I’ve been meaning to write about MERANTAU, an Indonesian martial arts movie for some time and with Todd Brown’s publication of an excellent interview with its writer/director Gareth Evans and star Iko Uwais on Twitch, it’s time Kung Fu Cinema gave this upcoming silat film a nod.

The film has me excited for two big reasons. One, it’s being put together largely by folks new to the martial arts movie scene. Evans is a longtime martial arts movie fan who is shooting his first martial arts film. Uwais, a student of Silat is acting and doing screen fighting for the first time and the film’s fight coordinator Edwel Datuk Rajo Gampo Alam is a Silat Harimau master who is also new to filmmaking.

Second, the film is tackling Silat, a martial arts style that we haven’t seen represented in any substantial way before. For some, this lack of experience could be a problem but from behind-the-scenes footage that has been released it looks like the production team is using this opportunity to put together action scenes from a fresh angle.

Here’s the official synopsis for the movie.

In Minangkabau, West Sumatra, Yuda (Iko Uwais), a skilled practitioner of Silat Harimau is in the final preparations to begin his “Merantau,” a century’s old rites-of-passage to be carried out by the community’s young men that will see him leave the comforts of his idyllic farming village and make a name for himself in the bustling city of Jakarta.

After a series of setbacks leave Yuda homeless and uncertain about his new future, a chance encounter results in him defending the orphaned Astri (Sisca Jessica) from becoming the latest victim of a European human trafficking ring led by the wildly psychotic, Ratger (Mads Koudal) and his right-hand man Luc (Laurent Buson).

With Ratger injured in the melee and seeking both his “merchandise” and bloody retribution, Yuda’s introduction to this bustling city is a baptism of fire as he is forced to go on the run with Astri and her younger brother Adit as all the pimps and gangsters that inhabit the night hound the streets chasing their every step.

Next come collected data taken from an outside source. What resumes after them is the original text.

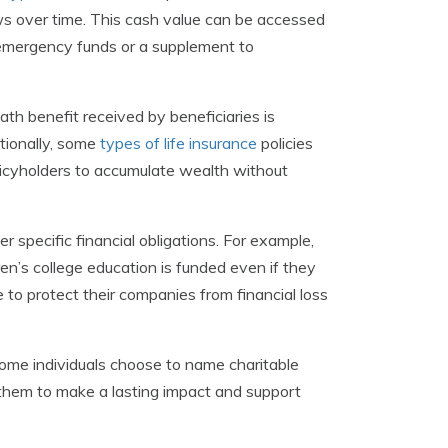
rows over time. This cash value can be accessed
f emergency funds or a supplement to
ath benefit received by beneficiaries is
ditionally, some
types of life insurance
policies
licyholders to accumulate wealth without
 specific financial obligations. For example,
ren’s college education is funded even if they
e to protect their companies from financial loss
 Some individuals choose to name charitable
ng them to make a lasting impact and support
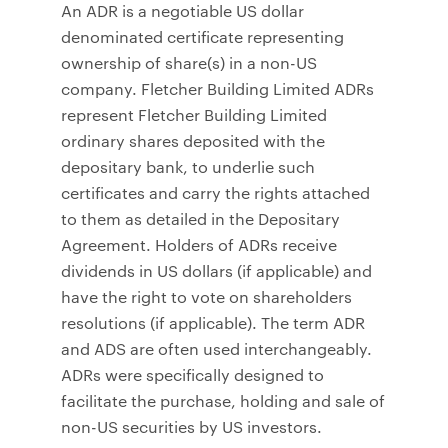
An ADR is a negotiable US dollar
denominated certificate representing
ownership of share(s) in a non-US
company. Fletcher Building Limited ADRs
represent Fletcher Building Limited
ordinary shares deposited with the
depositary bank, to underlie such
certificates and carry the rights attached
to them as detailed in the Depositary
Agreement. Holders of ADRs receive
dividends in US dollars (if applicable) and
have the right to vote on shareholders
resolutions (if applicable). The term ADR
and ADS are often used interchangeably.
ADRs were specifically designed to
facilitate the purchase, holding and sale of
non-US securities by US investors.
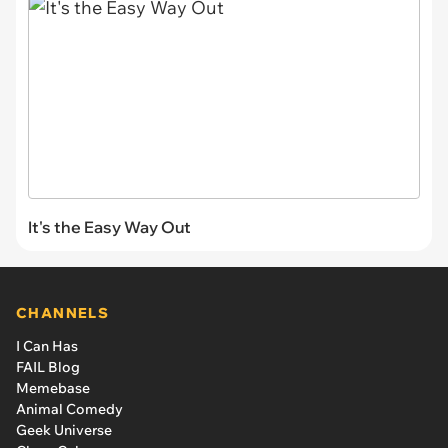
It's the Easy Way Out
CHANNELS
I Can Has
FAIL Blog
Memebase
Animal Comedy
Geek Universe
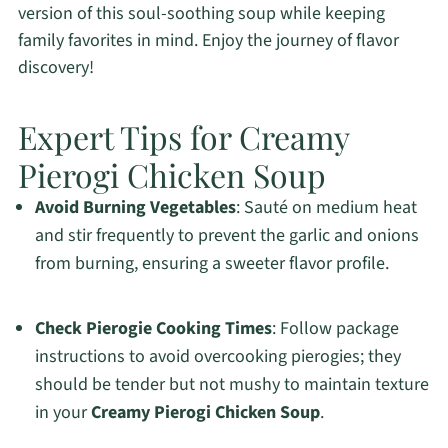
version of this soul-soothing soup while keeping
family favorites in mind. Enjoy the journey of flavor
discovery!
Expert Tips for Creamy
Pierogi Chicken Soup
Avoid Burning Vegetables
: Sauté on medium heat
and stir frequently to prevent the garlic and onions
from burning, ensuring a sweeter flavor profile.
Check Pierogie Cooking Times
: Follow package
instructions to avoid overcooking pierogies; they
should be tender but not mushy to maintain texture
in your
Creamy Pierogi Chicken Soup
.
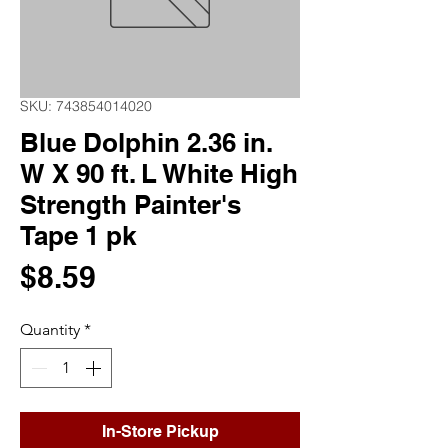
SKU: 743854014020
Blue Dolphin 2.36 in.
W X 90 ft. L White High
Strength Painter's
Tape 1 pk
Price
$8.59
Quantity
*
In-Store Pickup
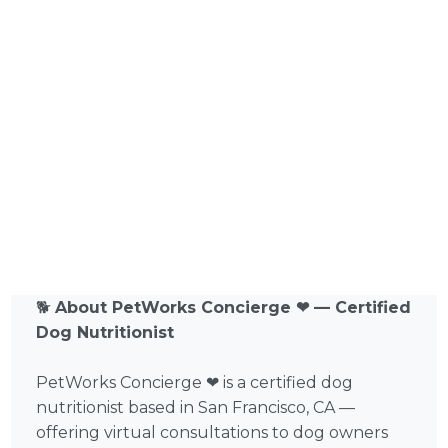
🐕
About PetWorks Concierge ❤ — Certified
Dog Nutritionist
PetWorks Concierge ❤ is a certified dog
nutritionist based in San Francisco, CA —
offering virtual consultations to dog owners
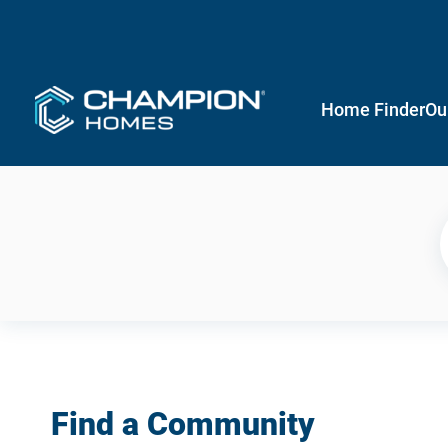
Home Finder
Ou
Find a Community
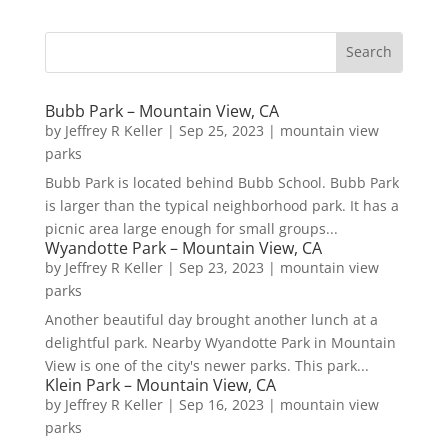
Bubb Park – Mountain View, CA
by
Jeffrey R Keller
|
Sep 25, 2023
|
mountain view
parks
Bubb Park is located behind Bubb School. Bubb Park
is larger than the typical neighborhood park. It has a
picnic area large enough for small groups...
Wyandotte Park – Mountain View, CA
by
Jeffrey R Keller
|
Sep 23, 2023
|
mountain view
parks
Another beautiful day brought another lunch at a
delightful park. Nearby Wyandotte Park in Mountain
View is one of the city's newer parks. This park...
Klein Park – Mountain View, CA
by
Jeffrey R Keller
|
Sep 16, 2023
|
mountain view
parks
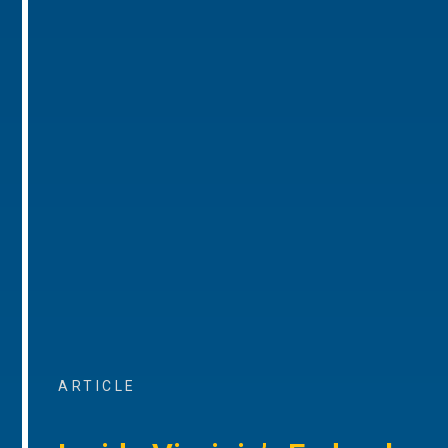
ARTICLE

With escape seemingly beyond their grasp, Yuda has no choice but to face his attackers in an adrenaline charged, jaw-dropping finale.

Newcomer Iko Uwais is an expert in Pencak Silat, the international term for the broad-ranging martial arts of Indonesia. Uwais comes from the Silat Tiga Berantai school in Jakarta. He came to British director Gareth Evans’ attention during the production of a documentary in Jakarta.

Like kung fu, Silat is made up of many different schools and styles. According to Uwais, its defining quality is the presentation of its movements. “During a demonstration Silat uses a lot of kicks and punches, accompanied by traditional music and is very closely associated with the teachings of Islam as a means of character building especially in my master’s school.”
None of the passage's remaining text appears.